A Slow Motion Train Wreck, Years in the Making

An obscure news item originally published in the N.Y. Post [written by Jennifer Anderson] in late Jan. 04 has always ‘stuck in my craw’:

DA investigating NYMEX executive - Manhattan, New York, district attorney's office, Stuart Smith - Melting Pot - Brief Article – Feb. 2, 2004

A top executive at the New York Mercantile Exchange is being investigated by the Manhattan district attorney. Sources close to the exchange said that Stuart Smith, senior vice president of operations at the exchange, was served with a search warrant by the district attorney's office last week. Details of the investigation have not been disclosed, but a NYMEX spokeswoman said it was unrelated to any of the exchange's markets. She declined to comment further other than to say that charges had not been brought. A spokeswoman for the Manhattan district attorney's office also declined comment.

The offices of the Senior Vice President of Operations - NYMEX – is exactly where you would go to find the records [serial number and smelter of origin] for EVERY GOLD BAR ever PHYSICALLY settled on the exchange. They are required to keep these records. These precise records would show the lineage of all the physical gold settled on the exchange and hence "prove" that the amount of gold in question could not have possibly come from the U.S. mining operations – because the amounts in question coming from U.S. smelters would undoubtedly be vastly bigger than domestic mine production.

We never have found out what happened to poor ole Stuart Smith – after his offices were "raided" – he took administrative leave from the NYMEX and he has never been heard from since. Amazingly [or perhaps not], there never was any follow up on in the media on the original story as well as ZERO developments ever stemming from D.A. Morgenthau’s office who executed the search warrant.

Are we to believe that NYMEX offices were raided, the Sr. V.P. of operations then takes leave - all for nothing?

These revelations should provide a “new filter” through which Rothschild exiting the gold market back in 2004 begins to make a little more sense:

“LONDON, April 14, 2004 (Reuters) - NM Rothschild & Sons Ltd., the London-based unit of investment bank Rothschild [ROT.UL], will withdraw from trading commodities, including gold, in London as it reviews its operations, it said on Wednesday.”

Interestingly, GATA’s Bill Murphy speculated about this back in 2004;

“Why is Rothschild leaving the gold business at this time my colleagues and I conjectured today? Just a guess on my part, but suspect:”

*SOMETHING IS AMISS. THEY KNOW A BIG GOLD SCANDAL IS COMING AND THEY WANT NO PART OF IT. …”

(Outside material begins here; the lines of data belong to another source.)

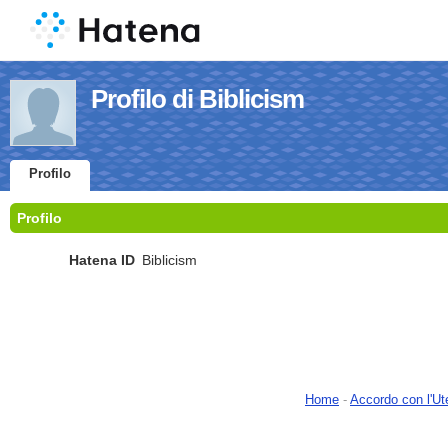
Profilo di Biblicism
Profilo
Profilo
Hatena ID
Biblicism
Home
-
Accordo con l'Ut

“ROTHSCHILD WANTS OUT BEFORE THE PROVERBIAL "S" HITS THE FAN.” BILL MURPHY, LEMETROPOLE, 4-18-2004

Coincidentally [or perhaps, not?], GLD Began Trading 11/12/2004



In light of what has occurred – regarding the Gold ETF, GLD – after reviewing their prospectus yet again, it becomes pretty clear that GLD was established to purposefully deflect investment dollars away from legitimate gold pursuits and to create a stealth, cesspool / catch-all, slush-fund and a likely destination for many of these “salted tungsten bars” where they would never see the light of day – hidden behind the following legalese “shield” from the law:



Excerpt from the GLD prospectus on page 11:



http://www.spdrgoldshares.com/media/GLD/file/SPDRGoldTrustProspectus.pdf



Gold bars allocated to the Trust in connection with the creation of a Basket may not meet the London Good Delivery Standards and, if a Basket is issued against such gold, the Trust may suffer a loss. Neither the Trustee nor the Custodian independently confirms the fineness of the gold bars allocated to the Trust in connection with the creation of a Basket. The gold bars allocated to the Trust by the Custodian may be different from the reported fineness or weight required by the LBMA’s standards for gold bars delivered in settlement of a gold trade, or the London Good Delivery Standards, the standards required by the Trust. If the Trustee nevertheless issues a Basket against such gold, and if the Custodian fails to satisfy its obligation to credit the Trust the amount of any deficiency, the Trust may suffer a loss.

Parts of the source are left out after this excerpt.